长安三年(公元703年)七月,谏议大夫朱敬则以同平章事之位跻身宰相行列。这时候他已是六十八岁的老者了,从初任洹水县尉走到今天,他耗费了几乎半生的时间。与他一同起步的许多人早已入阁任相,而他总是壮志难伸。因此在接到皇上的制书后,他感慨盈胸,满心都是说不尽的辛酸。

与他同时任为同平章事的,还有夏官尚书、检校凉州都督唐休璟。

他听武钦说,此次自己能够入阁,得益于两个人,一个人是秋官侍郎张柬之,另一个人是夏官侍郎、同平章事姚崇。而年已七十九岁的张柬之却没能拜相,这让朱敬则内心很是不安。于是,在七月的一天,他专程到秋官署拜望张柬之。

“张大人翼戴兴运,谟明帝道,沉厚多谋,资质才干在敬则之上,如今却才高运蹇,令弟深为忐忑。”

张柬之却将这一切看得很淡然,抚着朱敬则的肩头道:“大人不必如此想,我等出仕,未为稻粱谋,乃在国之兴昌。”
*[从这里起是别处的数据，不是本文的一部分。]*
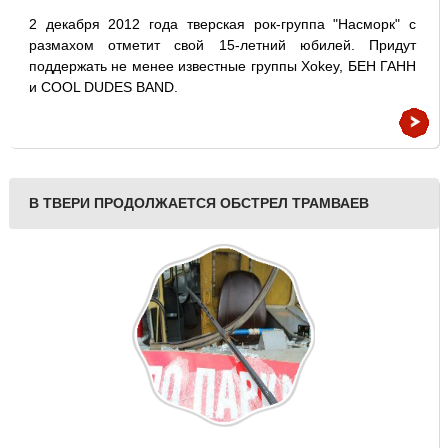
2 декабря 2012 года тверская рок-группа "Насморк" с
размахом отметит свой 15-летний юбилей. Придут
поддержать не менее известные группы Xokey, БЕН ГАНН
и COOL DUDES BAND.
В ТВЕРИ ПРОДОЛЖАЕТСЯ ОБСТРЕЛ ТРАМВАЕВ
朱敬则就愈益感佩张柬之的品格:“大人襟怀,可以容海,日后,敬则还要仰仗大人。”

但令他没想到的是,就在两人见面后没多久,他就遇到了一件十分棘手的事。

张昌宗和张易之举报,说凤阁侍郎魏元忠曾与司礼丞高戬私下密谋,说陛下老矣,不若挟天子为久长。武曌闻之大怒,严令秋官署将魏元忠、高戬下狱。

散朝以后,他追上张柬之,十分疑惑地问道:“魏大人与高戬密谋挟持陛下,大人以为可信么?”

张柬之左右看了看道:“老夫决然不信。想想,高戬乃太平公主男宠,此为朝野尽知之事。魏大人一向谨慎,焉能与一司礼丞谈及此类秘事,显系陷害。”

“那魏大人究竟为何事得罪了太平公主?”

张柬之长叹一声道:“他哪里是得罪了太平公主,是因为他阻挡了张易之的兄弟张昌期的仕路。尤其是近来皇上多病,二张担心有一日陛下晏驾,自己被魏元忠所诛,故而罗织罪名,张昌期之事不过是个由头而已。”

说起来,这还是在八月的朝会上,天官侍郎崔玄暐陈奏,说雍州长史薛季昶年迈,亟待选勤廉之官接任;而夏官署也陈奏,西突厥之突骑施酋长乌质勒与突厥诸部相攻,安西道绝,奏请朝廷商议应对之策。

夏官尚书、新任同平章事唐休璟便出列道:“所谓兵来将挡,水来土掩。陛下可命安西诸州兵马接应,利用西突厥内讧之机,正好固边。”

大臣们没有任何异议,皇上也通过了唐休璟的谏言。

可当武三思提请皇上以张易之之弟张昌期代雍州长史薛季昶之时,事情就不那么顺利了。

首先是苏味道积极响应武三思道:“张昌期者,恒公之弟也,定然能够胜任。陛下得人矣。”

武攸宜随后便附和道:“苏大人所言甚是,张大人年轻少壮,相貌堂堂,正乃国之栋梁。”

朱敬则刚刚入阁,又长期在国史馆供职,对于任吏景况知之渺渺,见大家都赞同张昌期,便迎合了众论。唐休璟也附和了武三思的谏言,他本是武将,毕其一生精力保境戍边。对于朝堂奥妙,他不甚了了。

但这种时候,武曌总是十分注意听取魏元忠的意见:“魏爱卿为何一言不发呢?”

魏元忠见皇上问话,便不假思索直言道:“若论知雍州,朝臣中无如薛季昶者,彼于任内,惩治豪强,除暴安良,辖内百姓安居乐业,朝野誉为历任长史之佼佼者。微臣不解,为何陛下要撤换他。”

“薛爱卿老矣!”

听闻陛下如此感慨,魏元忠就发现自己陷入了进退维谷的境地。他依稀记得,当年任洛州长史时,张易之之弟张昌仪借其兄之势,每次都以主将的身份听事,他的前任敢怒而不敢言。魏元忠到任后,第一次就怒斥其不懂法度,由此也得罪了张易之。还有一次,张易之的家奴恃主威势,当街殴打百姓。恰逢魏元忠从此经过,严令侍卫杖杀之。当时由于证据确凿,皇上只有责备张易之了事。如今已是他第三次得罪二张了,看来必遭弹劾了。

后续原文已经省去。